In the afternoon, the court also heard that a settlement had been reached in two other related cases: one involving the Russian businessman Mikhail Fridman, 57, who had brought a similar libel claim against HarperCollins, and a data protection claim brought against the publisher by Petr Aven, 66, the head of the Russian lender Alfa-Bank.
Tomlinson told the court the publisher had “agreed to remove” the material in dispute and had agreed to apologise.
Lawyers for HarperCollins said the changes the publisher made to settle Fridman and Aven’s claims were minor, covering three paragraphs. HarperCollins added it had “amended some statements” and expressed regret that the disputed points had not been put to the two men prior to publication.
Earlier, Tomlinson, who is representing Abramovich, as well as Fridman and Aven, had said there was “no relationship” between the claims. He told Mrs Justice Tipples he was instructed to act for the three men “coincidentally and entirely independently” and that there was “not any kind of coordination between these claimants”.

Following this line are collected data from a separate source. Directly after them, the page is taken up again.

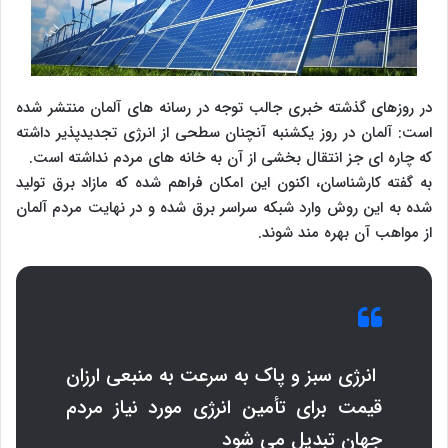
در روزهای گذشته خبری جالب توجه در رسانه های آلمان منتشر شده
است: آلمان در روز یکشنبه آنچنان سطحی از انرژی تجدیدپذیر داشته
که چاره ای جز انتقال بخشی از آن به خانه های مردم نداشته است.
به گفته کارشناسان، اکنون این امکان فراهم شده که مازاد برق تولید
شده به این روش وارد شبکه سراسر برق شده و در نهایت مردم آلمان
از مواهب آن بهره مند شوند.
انرژی سبز و پاک به سرعت به منبعی ارزان
قیمت برای تأمین انرژی مورد نیاز مردم
جهان تبدیل می شود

In the week prior to the hearing, the anti-corruption campaigner Bill Browder said the case “threatens to be the biggest legal pile-on I’ve ever seen and it risks deterring future journalists from writing about Putin’s wealth”.
The hearing is expected to continue on Thursday examining Rosneft’s claim. A judgment relating to the hearing is expected in a few weeks, while a full trial in the libel case is not likely until 2022.